President Bill Clinton said that the parties had made a "major step" towards an overall peace in the Balkans.
Eastern Slavonia is prized territory on account of its fertile plains and oil wells.
Hrvoje Sarinic, top aide of President Tudjman, returned overnight from the summit in the US to sign the accord along with Mr Stoltenberg and his fellow international mediator, the US ambassador Peter Galbraith. Mr Stoltenberg and Mr Galbraith had taken the agreement a few hours earlier to the Serb-held town of Erdut, where it was signed by the local Serb leader, Milan Milanovic.
"For the first time since war began in former Yugoslavia in 1991, one of the main issues in contention has been settled peacefully, with signatures instead of bullets," Mr Galbraith said. "It is a significant step for peace."
The agreement said a UN Security Council resolution would establish an "international force" in the region to guarantee human rights and deter violent score-settling over the events of 1991. It did not say whether the authority would be under UN or Nato command.
The agreement calls for a one-year transition to Croatian rule, with the option of a further year if requested by one party.

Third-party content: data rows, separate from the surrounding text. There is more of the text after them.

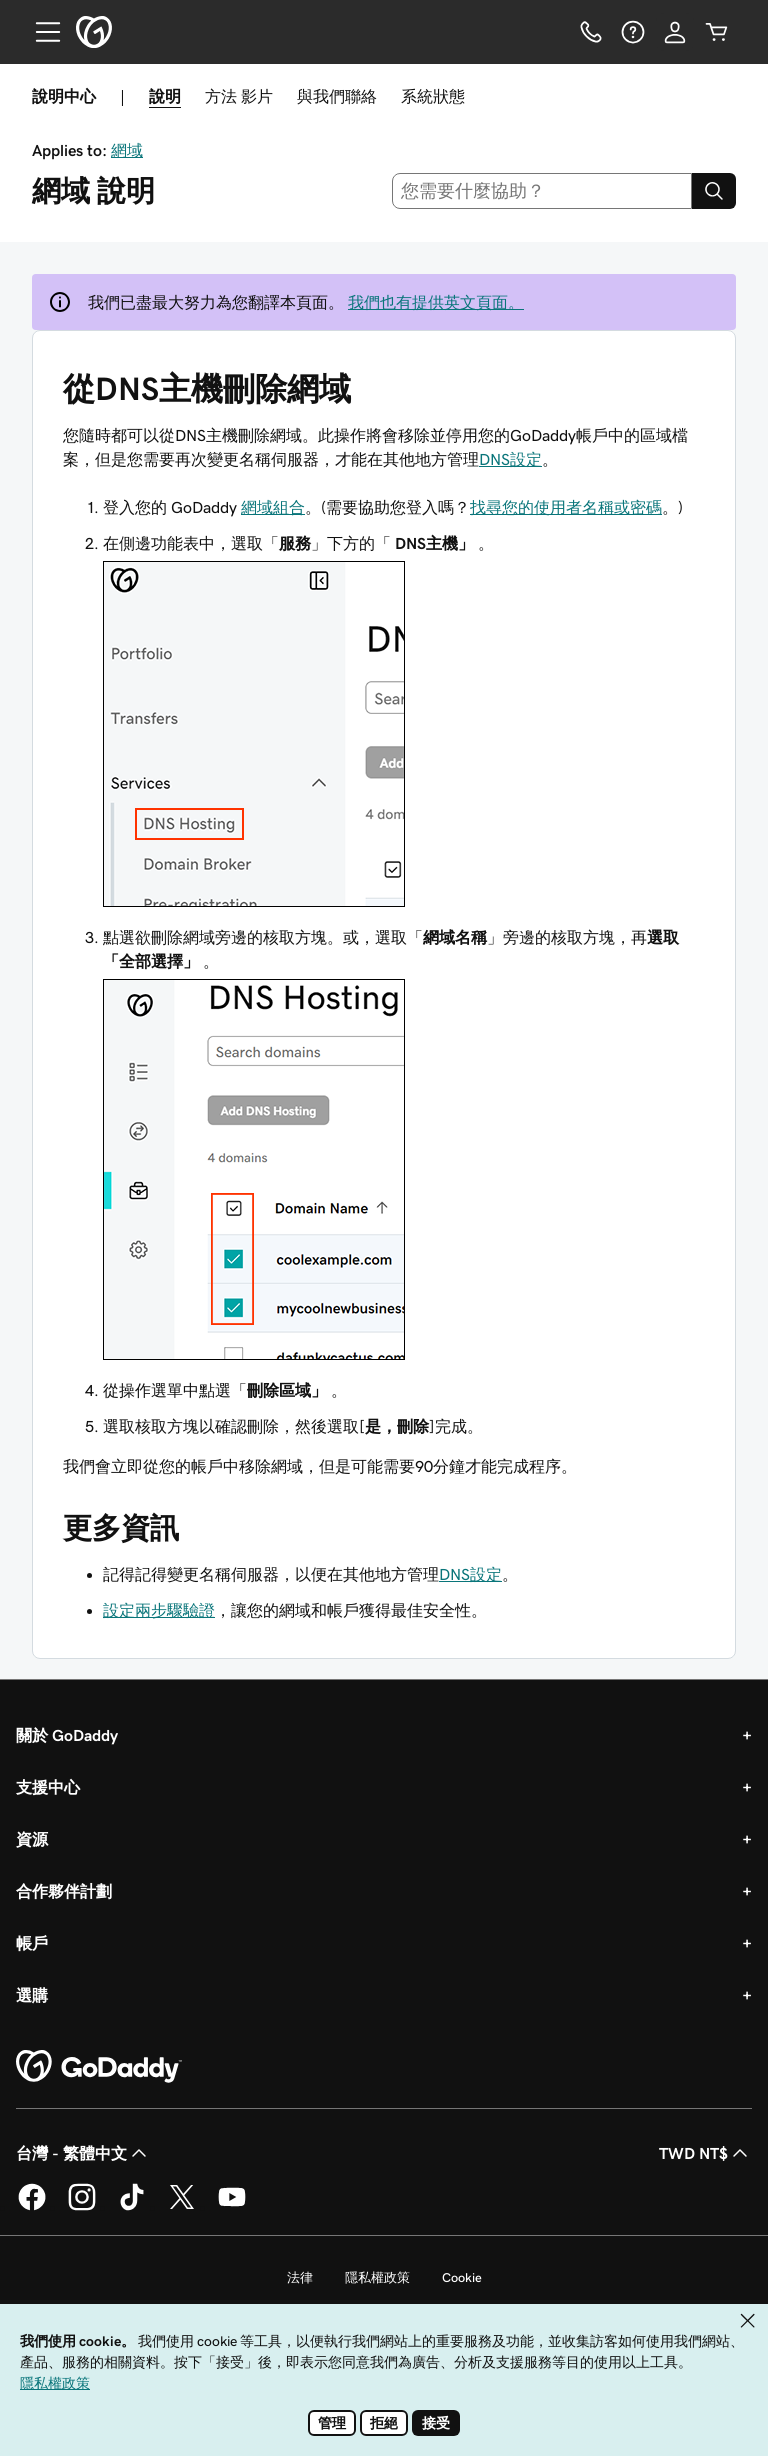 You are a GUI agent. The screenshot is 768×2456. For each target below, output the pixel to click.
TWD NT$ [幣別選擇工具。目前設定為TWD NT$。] (705, 2153)
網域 (127, 150)
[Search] (714, 191)
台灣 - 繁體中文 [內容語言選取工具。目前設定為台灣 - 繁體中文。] (83, 2153)
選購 (32, 1995)
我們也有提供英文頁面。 (436, 302)
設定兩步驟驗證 (159, 1610)
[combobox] (542, 191)
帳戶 (32, 1943)
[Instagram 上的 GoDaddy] (82, 2207)
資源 (32, 1839)
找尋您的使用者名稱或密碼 (566, 507)
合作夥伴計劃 (64, 1891)
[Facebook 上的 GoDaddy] (32, 2207)
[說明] (633, 32)
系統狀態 (433, 96)
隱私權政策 (377, 2277)
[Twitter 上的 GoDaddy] (182, 2207)
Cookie (462, 2277)
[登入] (675, 32)
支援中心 (48, 1787)
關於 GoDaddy (67, 1735)
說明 (165, 96)
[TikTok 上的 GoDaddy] (132, 2207)
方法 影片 (239, 96)
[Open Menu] (40, 32)
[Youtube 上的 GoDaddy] (232, 2207)
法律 (300, 2277)
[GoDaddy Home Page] (99, 2067)
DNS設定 (510, 459)
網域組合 (273, 507)
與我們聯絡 (337, 96) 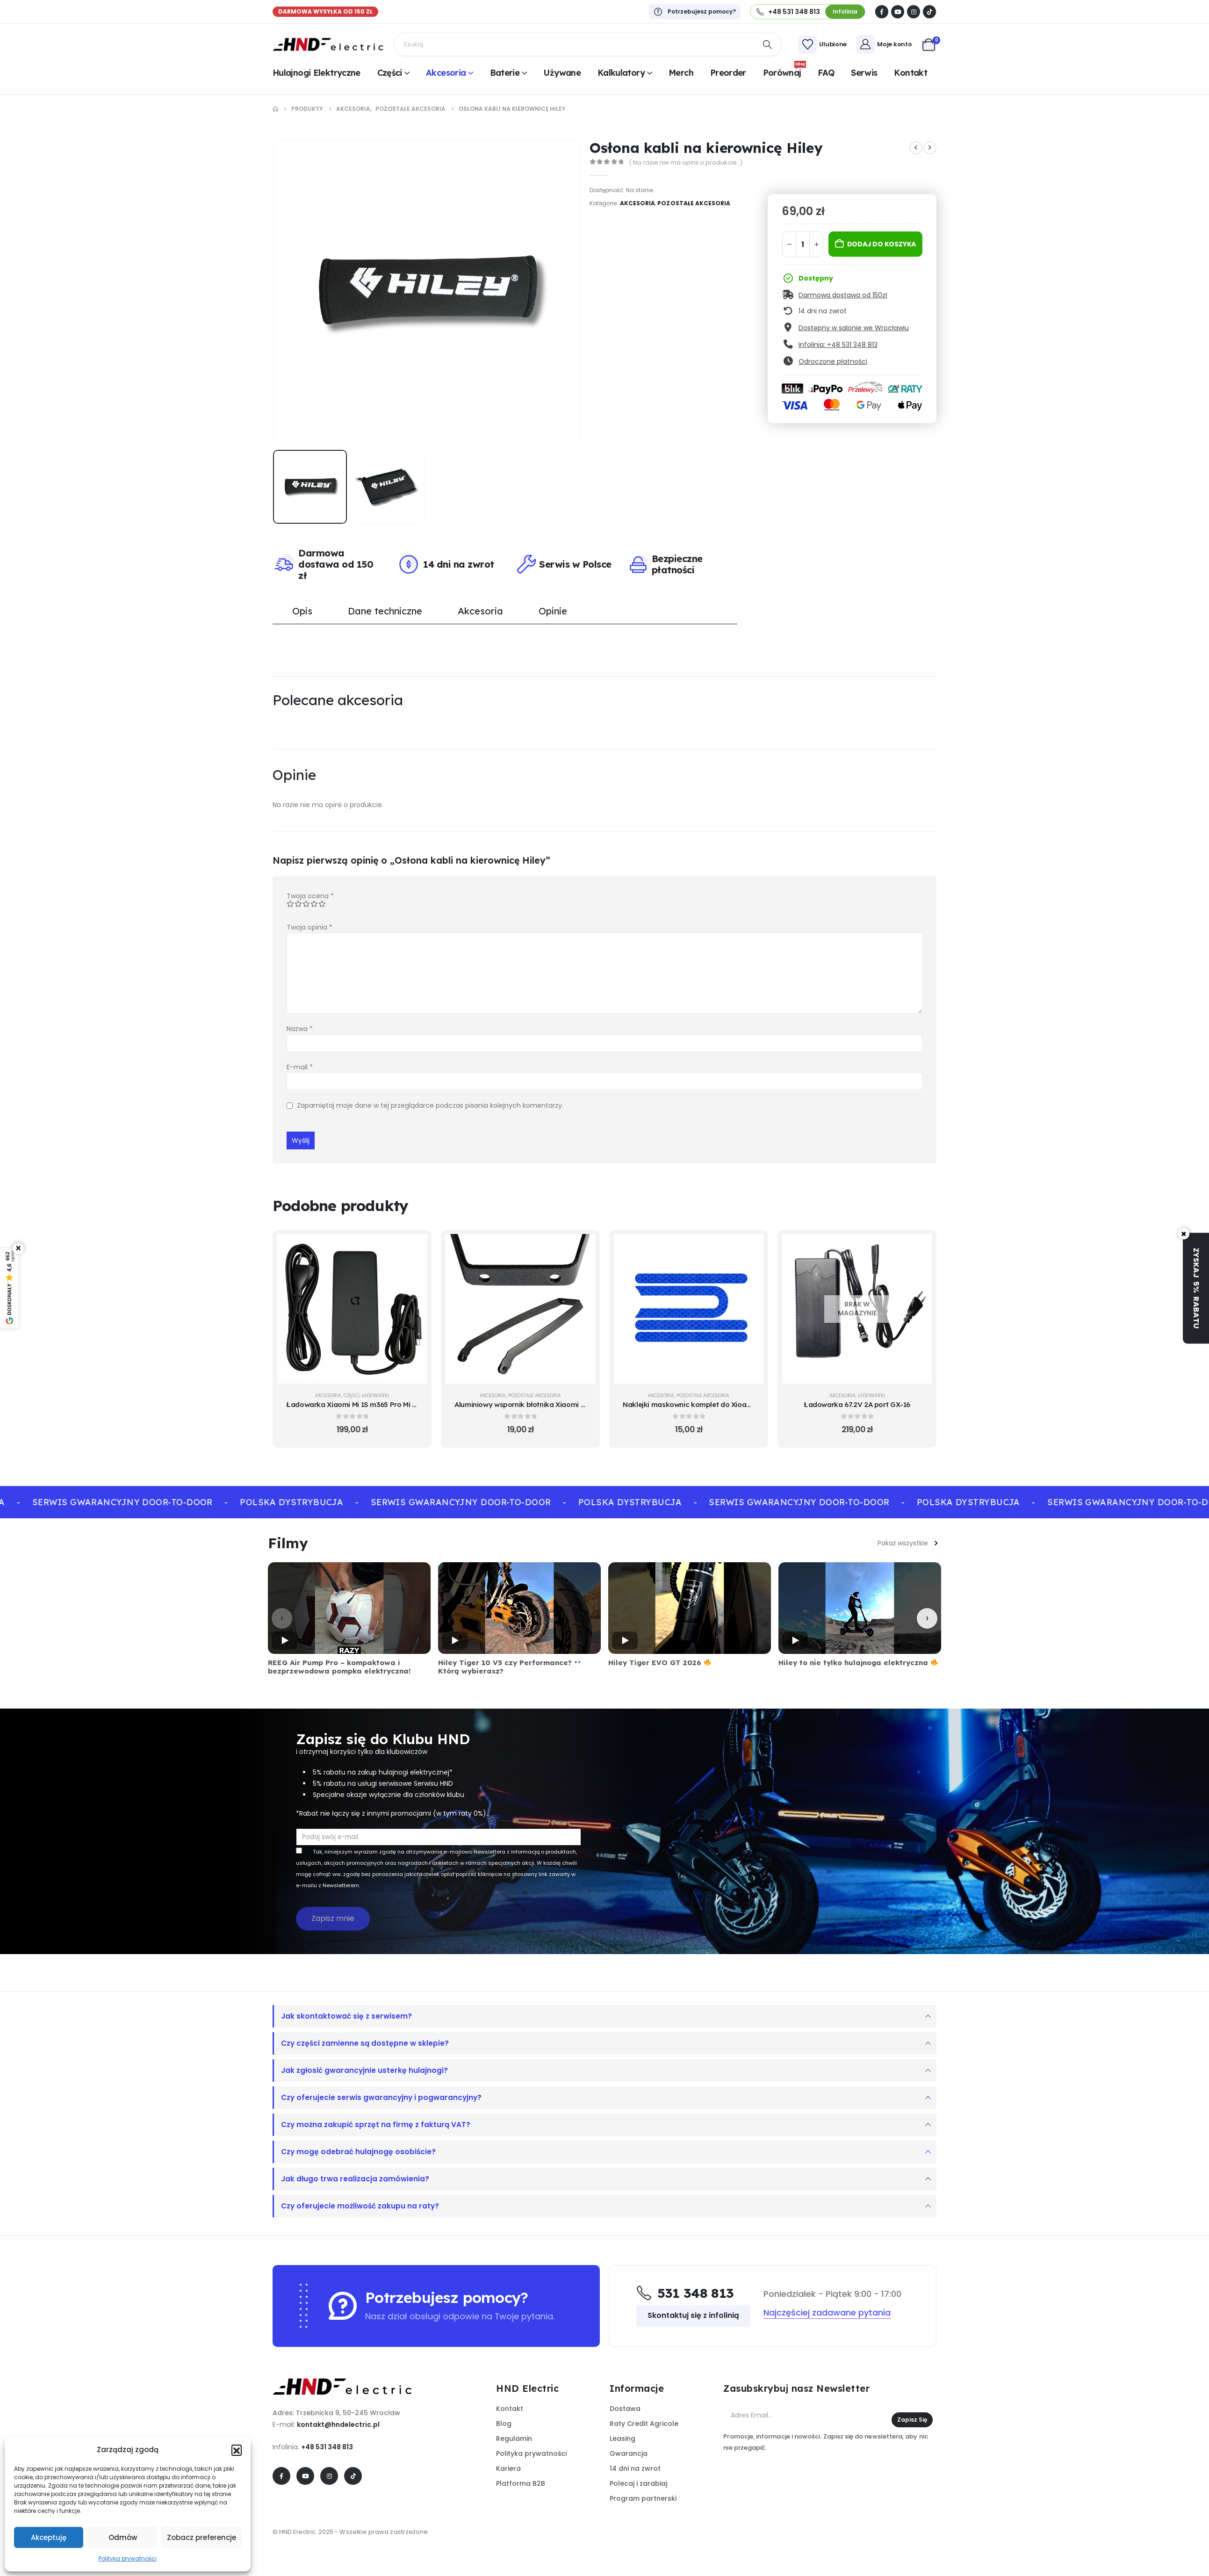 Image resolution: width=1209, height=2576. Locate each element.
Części (389, 72)
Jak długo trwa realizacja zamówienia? (355, 2178)
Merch (681, 72)
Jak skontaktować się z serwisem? (346, 2015)
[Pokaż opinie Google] (9, 1288)
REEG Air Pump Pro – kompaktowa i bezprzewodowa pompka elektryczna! (339, 1666)
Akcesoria (446, 72)
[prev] (915, 147)
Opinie (553, 610)
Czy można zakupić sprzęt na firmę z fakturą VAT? (375, 2124)
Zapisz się (912, 2419)
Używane (562, 72)
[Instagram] (913, 11)
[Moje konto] (884, 44)
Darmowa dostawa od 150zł (843, 295)
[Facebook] (881, 11)
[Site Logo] (328, 44)
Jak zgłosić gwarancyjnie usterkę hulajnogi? (364, 2070)
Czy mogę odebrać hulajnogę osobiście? (358, 2151)
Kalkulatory (621, 72)
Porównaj (784, 71)
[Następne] (927, 1618)
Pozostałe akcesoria (693, 203)
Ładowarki (375, 1395)
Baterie (505, 72)
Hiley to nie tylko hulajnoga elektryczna (858, 1662)
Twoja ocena (310, 895)
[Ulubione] (822, 44)
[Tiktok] (929, 11)
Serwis (864, 72)
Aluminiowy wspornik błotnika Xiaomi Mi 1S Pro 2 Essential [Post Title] (551, 1404)
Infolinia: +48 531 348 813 (838, 344)
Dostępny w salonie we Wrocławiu (854, 327)
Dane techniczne (385, 610)
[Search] (768, 44)
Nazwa (300, 1028)
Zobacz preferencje (201, 2537)
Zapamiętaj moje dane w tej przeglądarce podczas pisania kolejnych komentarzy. (430, 1105)
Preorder (728, 72)
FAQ (826, 72)
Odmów (122, 2537)
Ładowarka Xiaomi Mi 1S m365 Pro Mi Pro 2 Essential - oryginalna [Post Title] (394, 1404)
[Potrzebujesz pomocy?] (695, 11)
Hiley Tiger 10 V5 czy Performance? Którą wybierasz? (510, 1666)
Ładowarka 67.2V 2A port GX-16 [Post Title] (857, 1404)
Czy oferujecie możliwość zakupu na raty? (360, 2205)
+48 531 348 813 (327, 2446)
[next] (929, 147)
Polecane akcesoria (338, 699)
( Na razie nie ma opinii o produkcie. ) (685, 162)
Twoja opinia (309, 926)
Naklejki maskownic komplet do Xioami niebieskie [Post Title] (706, 1404)
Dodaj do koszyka (881, 244)
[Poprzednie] (282, 1618)
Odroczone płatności (833, 361)
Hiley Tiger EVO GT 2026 (659, 1662)
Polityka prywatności (128, 2558)
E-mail (300, 1066)
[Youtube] (897, 11)
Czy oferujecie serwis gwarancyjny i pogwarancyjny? (381, 2097)
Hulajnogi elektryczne (316, 72)
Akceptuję (48, 2537)
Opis (302, 610)
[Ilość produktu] (803, 244)
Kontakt (910, 72)
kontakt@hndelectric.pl (338, 2424)
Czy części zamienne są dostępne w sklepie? (365, 2043)
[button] (236, 2449)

The area would be demilitarised within 30 days of peace-keepers arriving.
Minority Serbs armed by Serbian President Slobodan Milosevic seized 30 per cent of Croatia when it declared independence from Yugoslavia in mid-1991.
Eastern Slavonia saw the bloodiest fighting in Europe since the Second World War. The Serbs' demolition of the city of Vukovar and the suspected massacre of 260 Croat hospital patients seared Croatia, and Mr Tudjman vowed to avenge it.